The scene was filmed at a slaughterhouse at night, when the producers of the low-budget production knew USDA inspectors wouldn’t be on the job. But since “dressed, cleaned and processed hanging beef doesn’t have any visible blood,” Westmore needed to get inventive.
He shredded the sides of a plastic bag, placed fake blood in the bottom, and fixed it to the beef carcass with safety pins. When Stallone hit the bottom of the bag, out of view of the camera, the blood flew through the holes in the bag, slathering Stallone’s hands.
When the scene was over, Westmore washed the fake blood off the carcass and returned it to its previous state — ready to be shipped off to an unidentified fast-food chain.
“Who knows,” Westmore writes. “Maybe you ate a tenderized Rocky burger from a famous movie bovine — somebody did!”
Given Westmore’s personal and family history, he has hundreds of similar stories in “Makeup Man,” his entertaining book about his time in the business and his family’s impact on the movies.
His grandfather, George Westmore, was an esteemed wig maker and barber in England who came to America in 1917 and founded “the first movie makeup department in cinema history.”
At a time when actors and actresses applied their own makeup, Westmore introduced the concept of film makeup artists when he dolled up actress Billie Burke. Soon, the practice became standard, and he helped early stars such as Mary Pickford and Douglas Fairbanks establish signature looks.
Westmore had six sons, and each one wound up running a Hollywood studio makeup department.
Monte Westmore, the oldest of the six and the author’s father, helped create the images of two early Hollywood sex symbols, Rudolph Valentino and Clara Bow, and invented the “flapper” look. He also concocted the telltale scar for actor Paul Muni in the 1932 film “Scarface.” Fifty years later, his son would do the same for Al Pacino in the 1983 remake.

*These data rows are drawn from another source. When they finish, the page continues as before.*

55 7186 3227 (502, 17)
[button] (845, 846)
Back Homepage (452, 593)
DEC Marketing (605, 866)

The author’s uncle Perc did makeup for Bette Davis, who insisted on being naked throughout the application process. Uncle Wally Westmore applied Audrey Hepburn’s eyelashes in “Breakfast at Tiffany’s,” and Uncle Bud put the Westmore stamp on the Barbie doll in 1957, after the toy’s creators hired him as a cosmetic consultant.
Michael Westmore himself has won an Oscar and nine Emmys for makeup, handling everything from the “Rocky” and “Rambo” films to creating the Sleestaks in “Land of the Lost,” and many of the alien looks for the various “Star Trek” series that followed the original.
Today, Westmore, 78, serves as an on-camera mentor for the Syfy channel makeup reality show, “Face Off,” which is hosted by his actress daughter, McKenzie (who, at age 3, played Robert De Niro’s daughter in “Raging Bull”).
His other two children also continue the Westmore legacy in Hollywood: son Michael is a film editor who also works in movie makeup, and daughter Michele is a talent manager.
When Westmore won his Oscar — in 1985, shared with Zoltan Elek, for “Mask” — he accepted it not just for himself, but for the generations of his family who’d impacted Hollywood.
“In my heart, I felt I had accepted the Oscar on behalf of all the Westmores whose talents had graced the silver screen for so many decades,” he writes.